5. Bölüm

4K 388 290
                                    

Tekrar tekrar hatırlatmakta fayda var galiba tatlışlarım, şu anda fic 1978 Aralık'ında geçiyor. Yani eğik gördüğünüz yazılar geçmiş oluyo, zaten bir kaç bölüm daha böyle devam edecek ardından yine normal düzende 78 yılından yazmaya devam edeceğim. 

Bir de radyo konuşmaları eğik ama onların radyo yazıları olduğunu anlamamanıza imkan yok belli ediyolar kendilerini 

E o zaman iyi okumalar dileyeyim ve çekileyim <3 bölüm sonunda görüşürüz :* 


---


Eylül 1975


"Nasıl yani? Gösterişli büyük kapı yok mu? Peki ya çimenlerde yayılan öğrenci grupları?"

"Yabancı dizilerde gördüğün üniversite hayatını ülkemizden bekleme Lu, herkes ders çalışmakla meşgul."

"En azından büyük bir kapı beklemiştim." Hayal kırıklığıyla etrafıma bakmayı bırakıp Sehun'un büyük adımlarını takip etmiştim.

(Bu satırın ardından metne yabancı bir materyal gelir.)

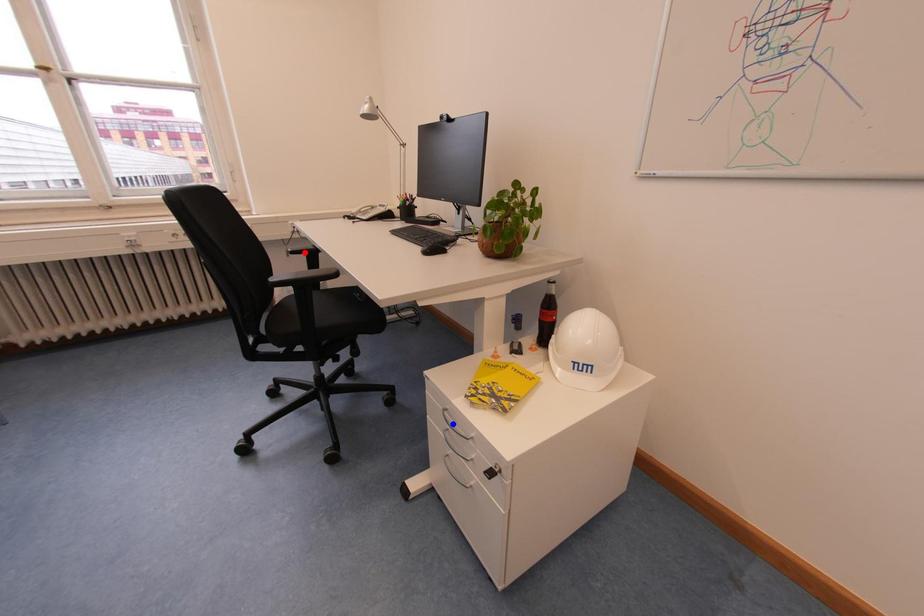 Question: In the image, two points are highlighted. Which point is nearer to the camera? Reply with the corresponding letter.

Choices:
 (A) blue point
 (B) red point

Answer: (A) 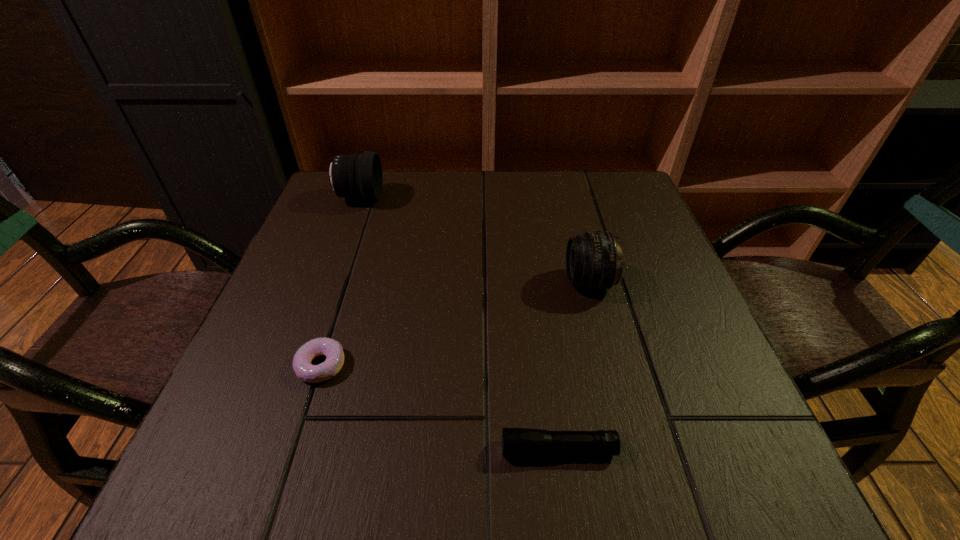 Locate an element on the screen. The width and height of the screenshot is (960, 540). free space in the image that satisfies the following two spatial constraints: 1. at the front element of the left telephoto lens; 2. on the back side of the shortest object is located at coordinates (299, 365).

Identify the location of blank space that satisfies the following two spatial constraints: 1. at the front element of the farthest object; 2. on the left side of the doughnut. (299, 365).

Locate an element on the screen. The width and height of the screenshot is (960, 540). vacant space that satisfies the following two spatial constraints: 1. at the front element of the farthest object; 2. on the back side of the doughnut is located at coordinates (299, 365). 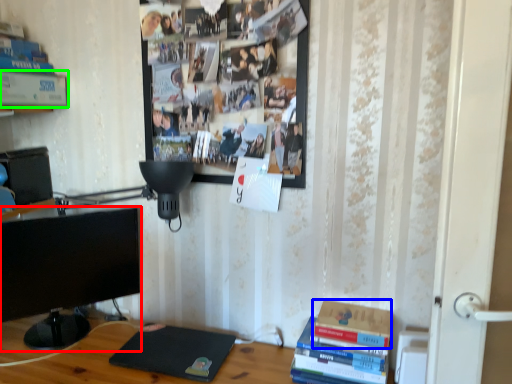 Question: Based on their relative distances, which object is farther from television (highlighted by a red box)? Choose from paperback book (highlighted by a blue box) and paperback book (highlighted by a green box).

Choices:
 (A) paperback book
 (B) paperback book

Answer: (A) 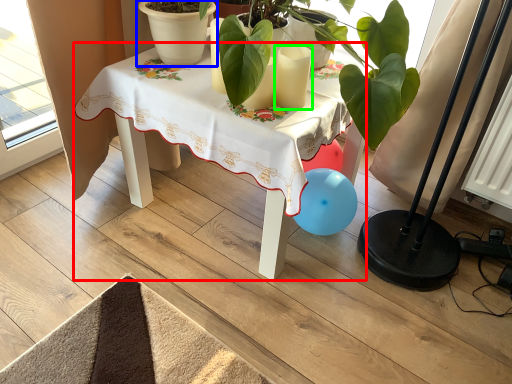 Question: Which object is positioned farthest from table (highlighted by a red box)? Select from flowerpot (highlighted by a blue box) and candle (highlighted by a green box).

Choices:
 (A) flowerpot
 (B) candle

Answer: (B) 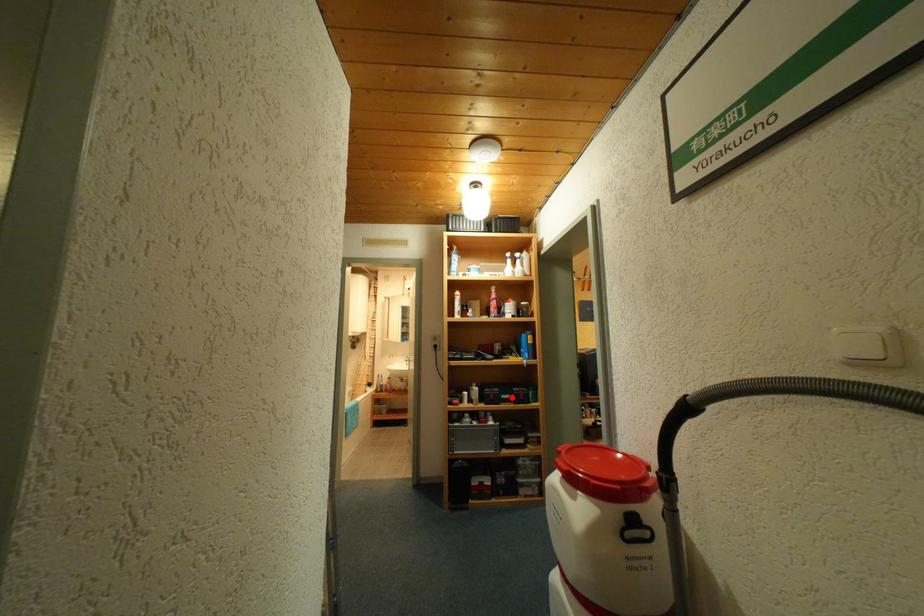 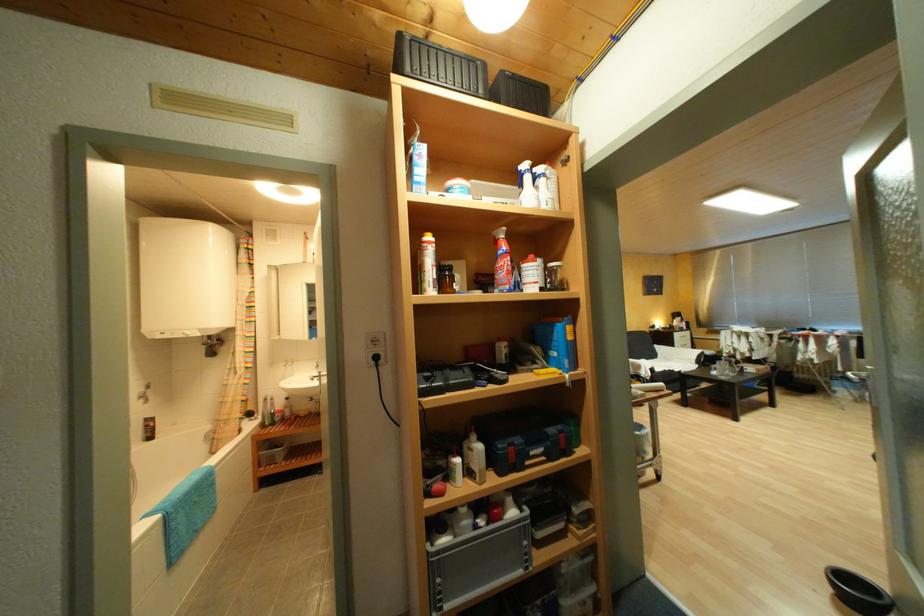 Question: A red point is marked in image1. In image2, is the corresponding 3D point closer to the camera or farther? Reply with the corresponding letter.

Choices:
 (A) The corresponding 3D point is closer.
 (B) The corresponding 3D point is farther.

Answer: (A) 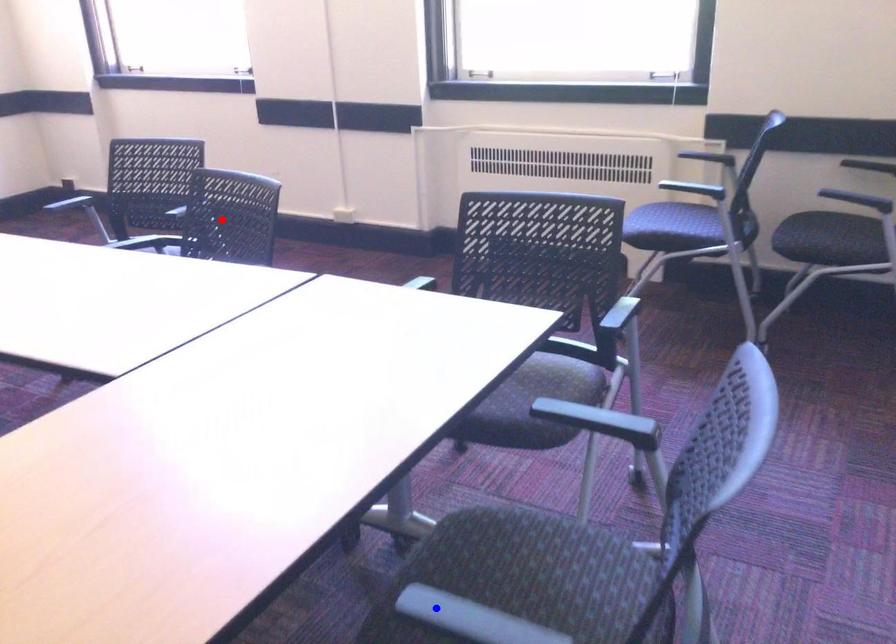 Question: In the image, two points are highlighted. Which point is nearer to the camera? Reply with the corresponding letter.

Choices:
 (A) blue point
 (B) red point

Answer: (A) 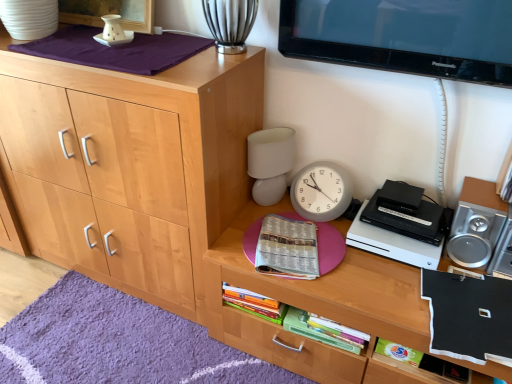 At what (x,y) coordinates should I click in order to perform the action: click on blank space to the left of black matte book at lower right, the 3th book from the left. Please return your answer as a coordinate pair (x, y). This screenshot has width=512, height=384. Looking at the image, I should click on (376, 293). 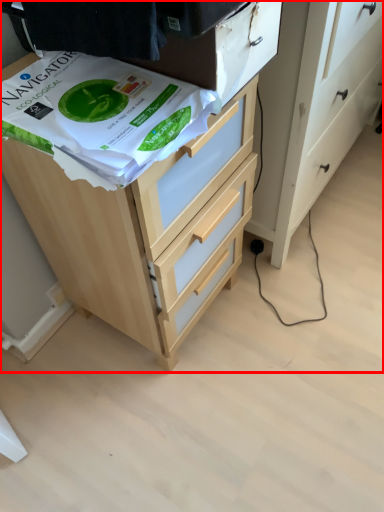 Question: Where is chest of drawers (annotated by the red box) located in relation to wrapping paper in the image?

Choices:
 (A) right
 (B) left

Answer: (A) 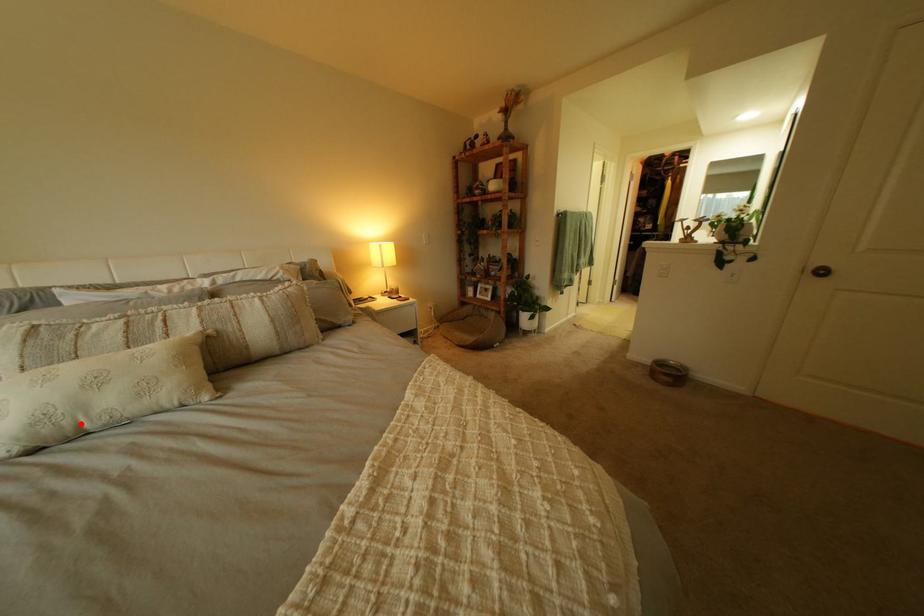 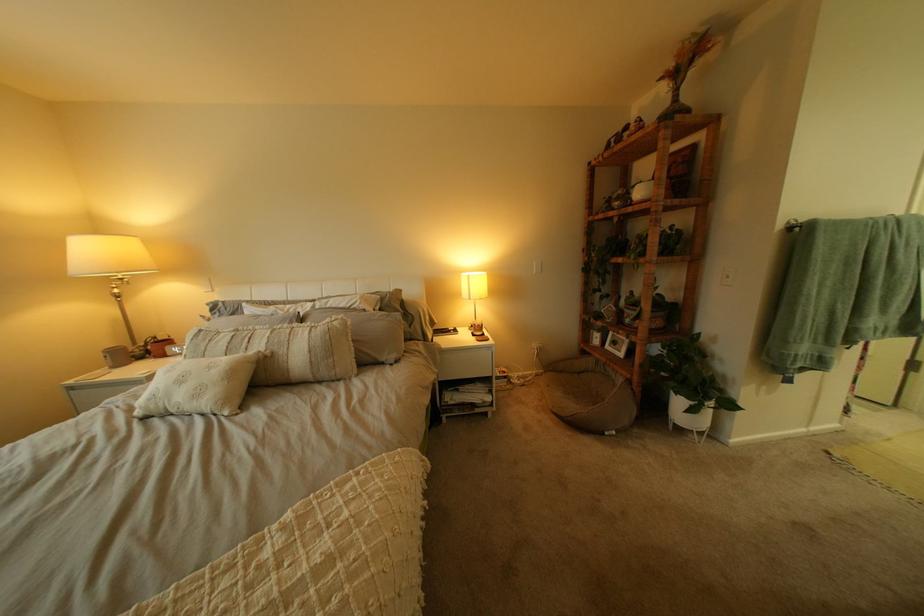 Where in the second image is the point corresponding to the highlighted location from the first image?

(176, 405)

"Seni mutlu edecekse söyleyeyim, seneye büyük bir kapı yapılacağından bahsediyorlardı." Saçlarımı sevip sırtındaki çantayı düzelttiğinde sevinmiştim. Kapı olacağına değil, saçlarımı karıştırmasına.

"Bu bina da mı ders göreceğiz?" Heyecanla tarihi büyük mimari yapıyı göstermiştim. O ise hayır diyerek gülmüştü. "O zaman bu? Soldaki binayı işaret ettiğimde yeniden aynı tepkiyi vermesiyle yine omuzlarım düşmüştü. "O zaman biz nerede okuyacağız?"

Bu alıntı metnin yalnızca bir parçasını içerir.